Finagle: "No Hosts available"

Hey all, using linkerd 1.2.1 and consul for service discovery, our config looks like:

admin:
  ip: 0.0.0.0
  port: 9990

telemetry:
- kind: io.l5d.prometheus


namers:
 - kind: io.l5d.consul
   host: consul.host.name
   useHealthCheck: true
   prefix: /default
 - kind: io.l5d.consul
   host: consul.host.name
   useHealthCheck: true
   healthStatuses:
   - warning
   prefix: /fallback

routers:
- protocol: thrift
  label: service1
  thriftProtocol: binary
  thriftMethodInDst: true
  dtab: |
    /svc => /#/fallback/.local/service1;
    /svc => /#/default/.local/service1;
  client:
    thriftFramed: false
    failureAccrual:
      kind: io.l5d.consecutiveFailures
      failures: 5
      backoff:
        kind: jittered
        minMs: 5000
        maxMs: 300000
  servers:
  - ip: 0.0.0.0
    port: 11010
    thriftFramed: false
....
<few more routers here - thrift Python>

We are getting a “No hosts available” for a router (not for all requests).
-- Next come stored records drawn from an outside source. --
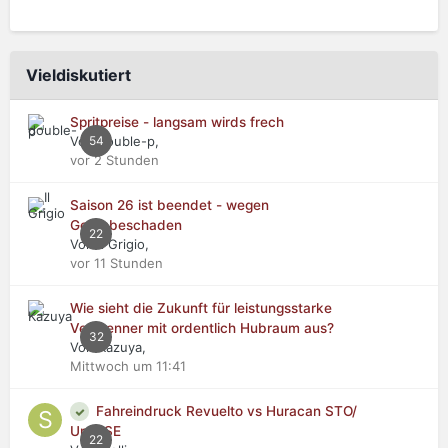
Vieldiskutiert
Spritpreise - langsam wirds frech
Von double-p,
54
vor 2 Stunden
Saison 26 ist beendet - wegen
Getriebeschaden
22
Von Il Grigio,
vor 11 Stunden
Wie sieht die Zukunft für leistungsstarke
Verbrenner mit ordentlich Hubraum aus?
32
Von Kazuya,
Mittwoch um 11:41
Fahreindruck Revuelto vs Huracan STO/
Urus SE
22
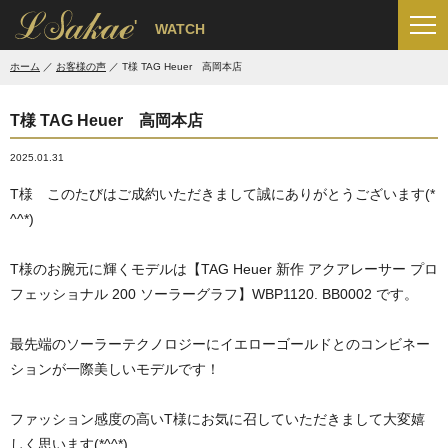
'
WATCH
ホーム
お客様の声
T様 TAG Heuer 高岡本店
T様 TAG Heuer 高岡本店
2025.01.31
T様 このたびはご成約いただきまして誠にありがとうございます(*
^^*)
T様のお腕元に輝くモデルは【TAG Heuer 新作 アクアレーサー プロ
フェッショナル 200 ソーラーグラフ】WBP1120. BB0002 です。
最先端のソーラーテクノロジーにイエローゴールドとのコンビネー
ションが一際美しいモデルです！
ファッション感度の高いT様にお気に召していただきまして大変嬉
しく思います(*^^*)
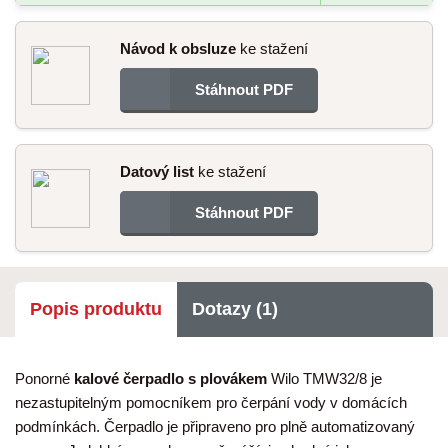
Návod k obsluze
ke stažení
Stáhnout PDF
Datový list
ke stažení
Stáhnout PDF
Popis produktu
Dotazy (1)
Ponorné
kalové čerpadlo s plovákem
Wilo TMW32/8 je
nezastupitelným pomocníkem pro čerpání vody v domácích
podmínkách. Čerpadlo je připraveno pro plně automatizovaný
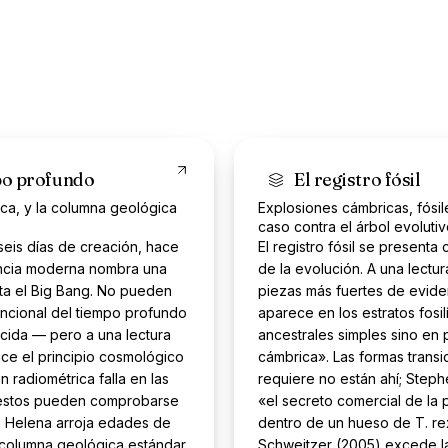
mpo profundo
El registro fósil
ica, y la columna geológica
Explosiones cámbricas, fósile
caso contra el árbol evoluti
seis días de creación, hace
El registro fósil se present
encia moderna nombra una
de la evolución. A una lectu
sta el Big Bang. No pueden
piezas más fuertes de eviden
ncional del tiempo profundo
aparece en los estratos fosi
cida — pero a una lectura
ancestrales simples sino en 
ice el principio cosmológico
cámbrica». Las formas transi
n radiométrica falla en las
requiere no están ahí; Step
uestos pueden comprobarse
«el secreto comercial de la p
a Helena arroja edades de
dentro de un hueso de T. re
a columna geológica estándar
Schweitzer (2005) excede l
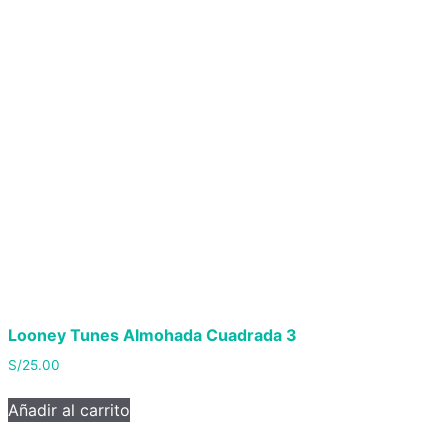
Looney Tunes Almohada Cuadrada 3
S/
25.00
Añadir al carrito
However, the rt:client:loadbalancer:available metric for this router doesn’t show any corresponding drop to 0. The behavior goes away after a linkerd restart.

Any idea, What may be happening? Thanks for any insights.

Hi @amitsaha. Can you provide a bit more detail on when you are seeing this error? Does the same route fail every time? Is it more than one route? Screenshots of the linkerd admin dtab page are helpful.

Yes it was the same route. However i noticed that we see these error messages when the downstream services are having issues as well. This also correlated to the failure count of the individual thrift calls for which we were getting the error messages.

Our retry configuration is currently:

client:
    thriftFramed: false
    failureAccrual:
      kind: io.l5d.consecutiveFailures
      failures: 5
      backoff:
        kind: jittered
        minMs: 5000
        maxMs: 300000

Could the failures cause finagle to report this log message? (certainly seems so).

Can you confirm the route is failing via the linkerd admin dtab page? A screenshot helps if you have one.

Sure, i will try that next time. I have a feeling it’s related to Question regarding cached pool size with Python thrift servers

This topic was automatically closed 30 days after the last reply. New replies are no longer allowed.